Ciccariello-Maher claimed that the tweet was a joke to "mock" those who use the term white genocide to refer to "everything from interracial relationships to multicultural policies." He claimed that "universities will need to choose whether they are on the side of free expression and academic debate, or on the side of the racist mob." The tweet has since been deleted.
Liberal publications, including Slate, have come to Ciccariello-Maher's defense. "White genocide… means diversity, shifting demographics, multi-racial couples, access to abortion, and immigration, all of which are relatively non-controversial Christmas wishes. But as soon as it became advantageous to pretend Ciccariello-Maher was referring to literal trains and camps instead of mocking the histrionic code words of a pack of racists, Breitbart was there, ready lead their moronic light brigade into battle," read a Sunday opinion piece.
A Change.org petition in Ciccariello-Maher's favor to "preserve academic freedom" and the "off-duty tweets of academics" has attracted over 7,000 signatures.
Ciccariello-Maher's area of study is Latin-American revolutions, particularly the Venezuelan social revolution in the late 90s and early 2000s.
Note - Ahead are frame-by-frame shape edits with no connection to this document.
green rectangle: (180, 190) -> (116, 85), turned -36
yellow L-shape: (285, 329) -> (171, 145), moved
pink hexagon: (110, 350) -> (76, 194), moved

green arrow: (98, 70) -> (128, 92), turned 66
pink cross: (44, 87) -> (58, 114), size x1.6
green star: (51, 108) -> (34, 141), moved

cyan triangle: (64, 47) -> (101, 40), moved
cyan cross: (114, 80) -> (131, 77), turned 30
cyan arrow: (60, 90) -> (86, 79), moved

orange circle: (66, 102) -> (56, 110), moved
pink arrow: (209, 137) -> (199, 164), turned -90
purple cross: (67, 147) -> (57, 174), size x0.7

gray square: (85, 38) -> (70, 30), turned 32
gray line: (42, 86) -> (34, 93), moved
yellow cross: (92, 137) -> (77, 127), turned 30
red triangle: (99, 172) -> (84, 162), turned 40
In his book, "Building the Commune: Radical Democracy in Venezuela," published in 2016, Ciccariello-Maher wrote "If we had any reason to doubt… that the brutality of elites tends to exceed that of the poor we need only look at the… brief coup against [Venezuelan president Hugo] Chávez in 2002… during which [Chávez's supporters] were hunted and beaten by braying mobs not of the poor and dark-skinned but of the wealthy and white."